[Culturales] Le Ceta numérique FarmLeap lance sa plateforme web

Raphaël Lecocq

Anaël Bibard, président et co-fondateur de FarmLeap

Un an après son lancement au Sima, FarmLeap dévoile aux Culturales les contours de sa platefome numérique. Tenants et aboutissants, par Anaël Bibard, président et co-fondateur de la startup.

Qu’est-ce que l’on entend par Ceta numérique ?
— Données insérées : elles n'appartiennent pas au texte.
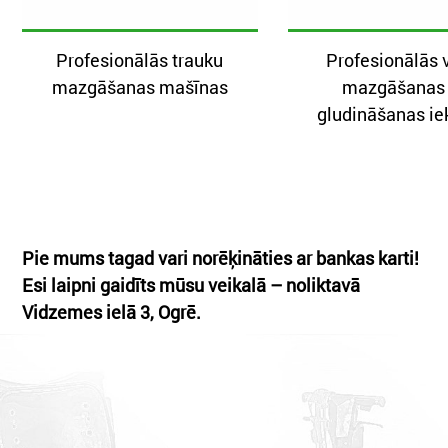
Profesionālās trauku
Profesionālās 
mazgāšanas mašīnas
mazgāšanas
gludināšanas ie
Pie mums tagad vari norēķināties ar bankas karti!
Esi laipni gaidīts mūsu veikalā – noliktavā
Vidzemes ielā 3, Ogrē.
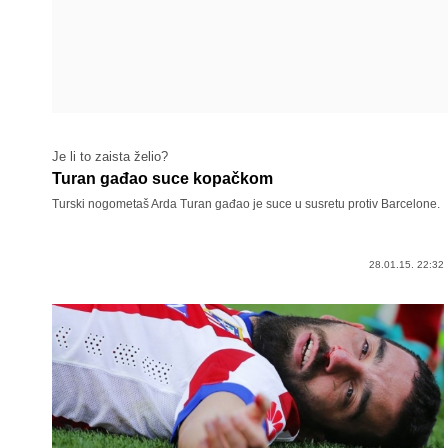
Je li to zaista želio?
Turan gađao suce kopačkom
Turski nogometaš Arda Turan gađao je suce u susretu protiv Barcelone.
28.01.15. 22:32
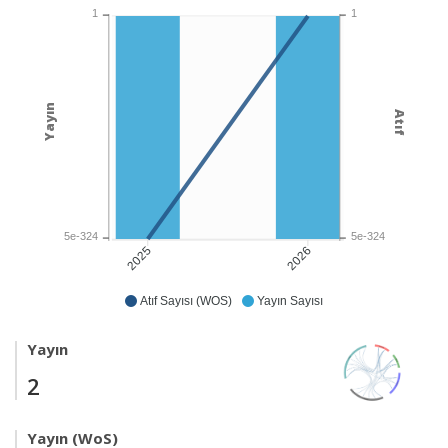
1
1
Yayın
Atıf
5e-324
5e-324
2026
2025
Atıf Sayısı (WOS)
Yayın Sayısı
Yayın
2
Yayın (WoS)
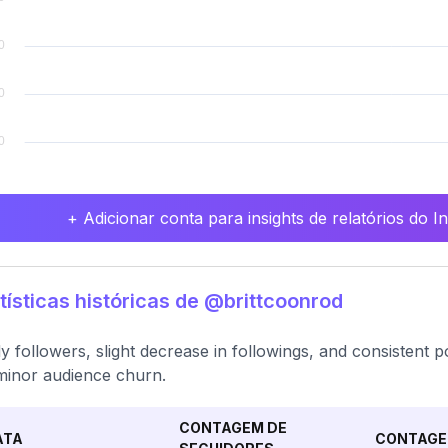
+ Adicionar conta para insights de relatórios do 
tísticas históricas de @brittcoonrod
y followers, slight decrease in followings, and consistent 
minor audience churn.
CONTAGEM DE
ATA
CONTAGE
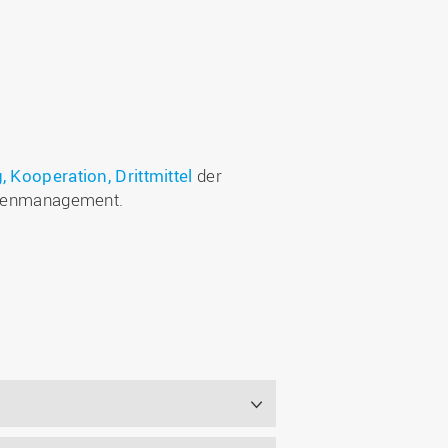
Kooperation, Drittmittel
der
atenmanagement.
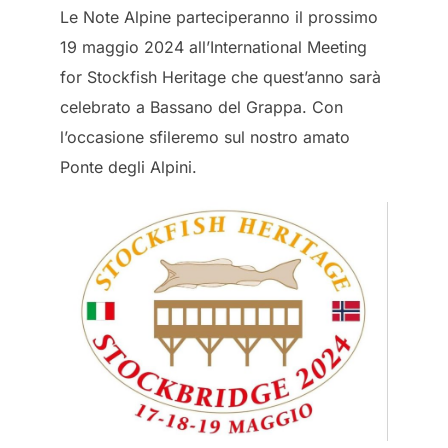
Le Note Alpine parteciperanno il prossimo
19 maggio 2024 all’International Meeting
for Stockfish Heritage che quest’anno sarà
celebrato a Bassano del Grappa. Con
l’occasione sfileremo sul nostro amato
Ponte degli Alpini.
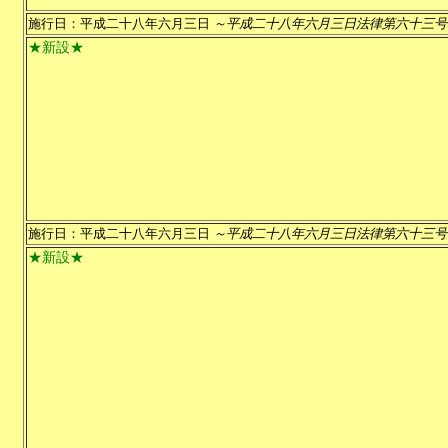
施行日：平成二十八年六月三日
～平成二十八年六月三日法律第六十三号
★新設★
施行日：平成二十八年六月三日
～平成二十八年六月三日法律第六十三号
★新設★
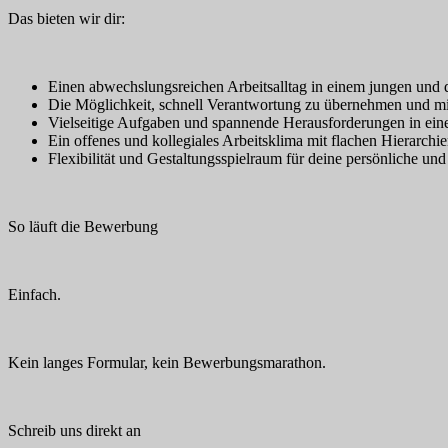
Das bieten wir dir:
Einen abwechslungsreichen Arbeitsalltag in einem jungen und
Die Möglichkeit, schnell Verantwortung zu übernehmen und m
Vielseitige Aufgaben und spannende Herausforderungen in ein
Ein offenes und kollegiales Arbeitsklima mit flachen Hierarchie
Flexibilität und Gestaltungsspielraum für deine persönliche un
So läuft die Bewerbung
Einfach.
Kein langes Formular, kein Bewerbungsmarathon.
Schreib uns direkt an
Anaël Bibard : exactement comme un Ceta, FarmLeap est un outil permettant de valoriser les données technico-économiques des exploitations avant de les comparer. A ceci près que la puissance du numérique permet de démultiplier les analyses. FarmLeap permet par ailleurs aux cabinets comptables de réaliser des animations de groupe en vue d’améliorer la compétitivité de chaque agriculteur membre. FarmLeap s’adresse aussi aux coops et négoces qui peuvent ainsi gérer leur traçabilité, animer leurs données de manière collective  pour pousser cette notion de co-farming, pour regarder par-dessus la haie, se comparer, identifier les meilleures pratiques, les diffuser et gagner en légitimité. 

Concrètement, comment ça marche ?

Anaël Bibard : il suffit de se connecter sur FarmLeap, de créer son compte, d’importer ses parcelles depuis Télépac. On retrouve les ilots des années précédentes évitant ainsi d’avoir à ressaisir la rotation. Il est également possible d’importer son parc matériel à partir des données de son expert-comptable, avant de visualiser ses frais de mécanisation par ha, comparés en local en terme de puissance de traction et de coût/ha. Si ma coop est partenaire FarmLeap, je peux avoir mes marges brutes en temps réel, savoir si je n’achète pas mon engrais trop cher, si je les valorise bien, si je sème plus tôt, si j’utilise la même variété, si j’ai un stress hydrique car la météo va aussi s’agréger à la plateforme.

Combien ça coûte ?

Anaël Bibard : l’utilisation est gratuite à vie pour qui reste sur un usage traçabilité et bilans simplifiés. Si l’agriculteur veut aller plus loin et créer son propre Ceta numérique, se comparer avec 8 agriculteurs qu’il connaît, le coût est de 39 €/mois, incluant la traçabilité, les registres phyto, les coûts de plans de fumure prévisionnelle, la météo à la parcelle à 3 km.